What the hell should we make of Chief Keef? Since bubbling his way out of the South Chicago drill scene in 2011, the 20-year-old rapper has forged a career that's been equal parts brutal and bizarre. On Twitter, he's as likely to taunt shooting victims as wax philosophical on self-development. He signed a multimillion-dollar recording contract (in 2013, no less) only to land back in prison within a month. He allegedly named his third son Sno FilmOn Dot Com Cozart as a promotion for his mixtape. And that's just a small peek into the bottomless clickhole that is Chief Keef's life.

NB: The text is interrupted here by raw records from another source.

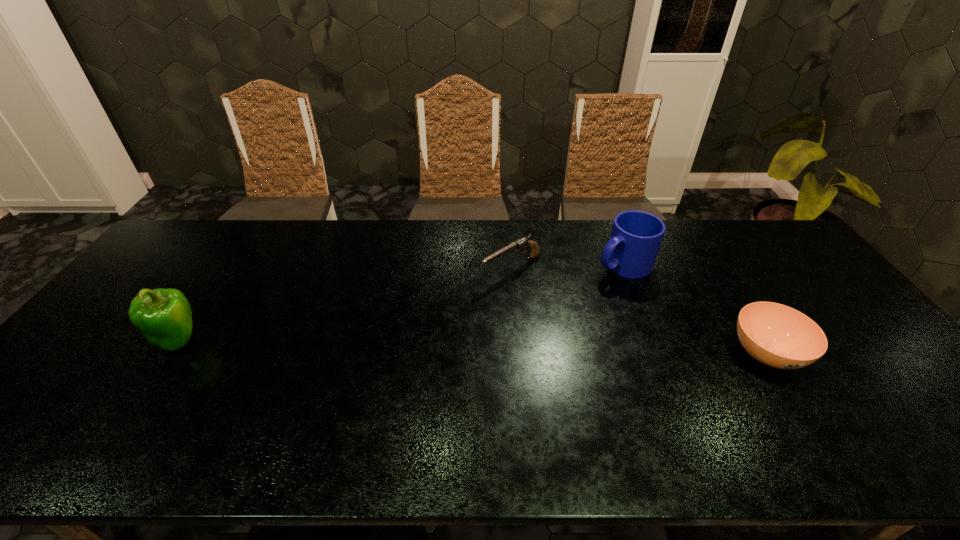 Identify the location of free space between the rightmost object and the second object from right to left. (694, 309).

Where is `object that is the third closest to the bell pepper`? This screenshot has height=540, width=960. object that is the third closest to the bell pepper is located at coordinates (778, 336).

Point out which object is positioned as the third nearest to the second object from left to right. Please provide its 2D coordinates. Your answer should be formatted as a tuple, i.e. [(x, y)], where the tuple contains the x and y coordinates of a point satisfying the conditions above.

[(164, 316)]

Find the location of a particular element. This screenshot has height=540, width=960. free space that satisfies the following two spatial constraints: 1. on the back side of the third object from right to left; 2. on the left side of the tallest object is located at coordinates pyautogui.click(x=226, y=269).

Find the location of a particular element. blank space that satisfies the following two spatial constraints: 1. on the back side of the gun; 2. on the right side of the second object from right to left is located at coordinates (511, 265).

Locate an element on the screen. This screenshot has height=540, width=960. vacant space that satisfies the following two spatial constraints: 1. on the front side of the bell pepper; 2. on the right side of the soup bowl is located at coordinates (169, 354).

You are a GUI agent. You are given a task and a screenshot of the screen. Output one action in this format:
    pyautogui.click(x=<x>, y=<y>)
    Task: Click on the free region that satisfies the following two spatial constraints: 1. on the front side of the rightmost object; 2. on the left side of the gun
    This screenshot has height=540, width=960.
    Given the screenshot: What is the action you would take?
    pyautogui.click(x=518, y=354)

The image size is (960, 540). Find the location of `free space that satisfies the following two spatial constraints: 1. on the back side of the gun; 2. on the left side of the second tallest object`. free space that satisfies the following two spatial constraints: 1. on the back side of the gun; 2. on the left side of the second tallest object is located at coordinates (511, 265).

Somewhere in the midst of this, Keef also makes music. His sound — a blunt force mix of his deadpan gang speak and producer Young Chop's boom rap beats — has come to epitomize the Chicago Drill sound. Early hits like "Love Sosa" and "I Don't Like" don't so much grab you with their hooks as batter you with them until they're lodged in your skull. From any technical standpoint, Keef is a terrible rapper.

But if there's anything to be learned from the rise of 2 Chainz, Young Thug and Fetty Wap, it's that technical rapping doesn't mean shit anymore. Keef and, say, Kendrick Lamar, can both be considered rappers in the same way that Sid Vicious and Geddy Lee are both technically bassists. There's an X-Factor that must be weighed against obvious measures like lyrics, flow or performance. In Keef's case, it's bravado. Like an unholy spawn of 50 Cent and Waka Flocka Flame, he's found a way to transfer the unpredictability, ice-cold brutality and absolutist hedonism of his personal life to mixtape. And as his feature on Kanye's "Hold My Liquor" displayed, that bravado can be an undeniable thing.

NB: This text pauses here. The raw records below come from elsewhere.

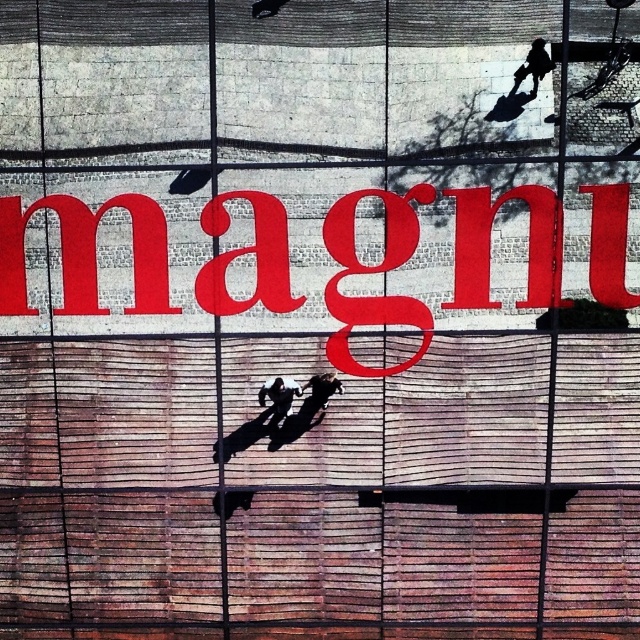 Can you confirm if red matte sign at center is positioned above smooth black suit at upper right?

Actually, red matte sign at center is below smooth black suit at upper right.

Between red matte sign at center and smooth black suit at upper right, which one is positioned higher?

smooth black suit at upper right is above.

Is point (144, 240) farther from camera compared to point (516, 77)?

That is True.

At what (x,y) coordinates should I click in order to perform the action: click on red matte sign at center. Please return your answer as a coordinate pair (x, y). Looking at the image, I should click on coord(84,253).

Is point (540, 67) more distant than point (504, 109)?

No, (540, 67) is closer to viewer.

Who is positioned more to the right, smooth black suit at upper right or shiny black skateboard at upper right?

smooth black suit at upper right is more to the right.

The width and height of the screenshot is (640, 640). What do you see at coordinates (532, 67) in the screenshot? I see `smooth black suit at upper right` at bounding box center [532, 67].

Identify the location of smooth black suit at upper right. This screenshot has width=640, height=640. (532, 67).

Between point (19, 296) and point (266, 390), which one is positioned in front?

Point (266, 390) is more forward.

Is red matte sign at center to the left of black matte skateboard at center from the viewer's perspective?

In fact, red matte sign at center is to the right of black matte skateboard at center.

Which is in front, point (164, 280) or point (288, 406)?

Point (288, 406) is more forward.

The image size is (640, 640). In order to click on red matte sign at center in this screenshot , I will do `click(84, 253)`. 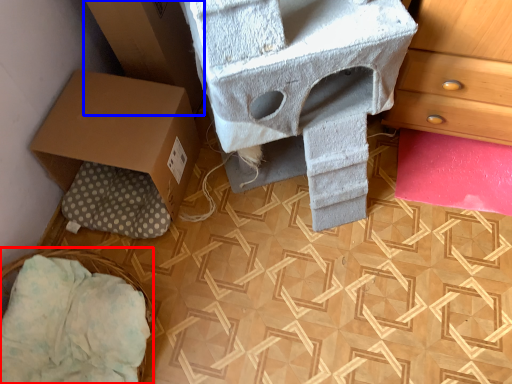 Question: Among these objects, which one is nearest to the camera, basket (highlighted by a red box) or cardboard box (highlighted by a blue box)?

Choices:
 (A) basket
 (B) cardboard box

Answer: (A)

Increasingly, there's been another dimension to Keef taking shape. Much like Earl Sweatshirt, who had his own ultraviolet streak to fame early in his teenage years, Keef seems eager to build a career. Recently, he traded South Chicago for LA, a move he credits with helping him settle down. Bang 3, his latest mixtape, saw Keef stepping into the producer's chair. The results didn't diverge greatly from the Young Chop beats of his early work, but they're elaborating on the blunt objects of those tracks. He's even starting to rhyme words with different words more frequently.

Keef's headlines seem to be taking a slight turn as well. On the face of it, "Chief Keef hologram concert shut down by Chicago police," seems like a classic Keef mix of the bizarre and illegal. But turns out that concert was a fundraiser for two victims of gun violence, one which Keef opened with the plea "Stop the violence, stop nonsense, stop the killing."

So which Keef might we face when he rolls through the Aztec Theater tonight? Who the hell knows. That's part of the draw.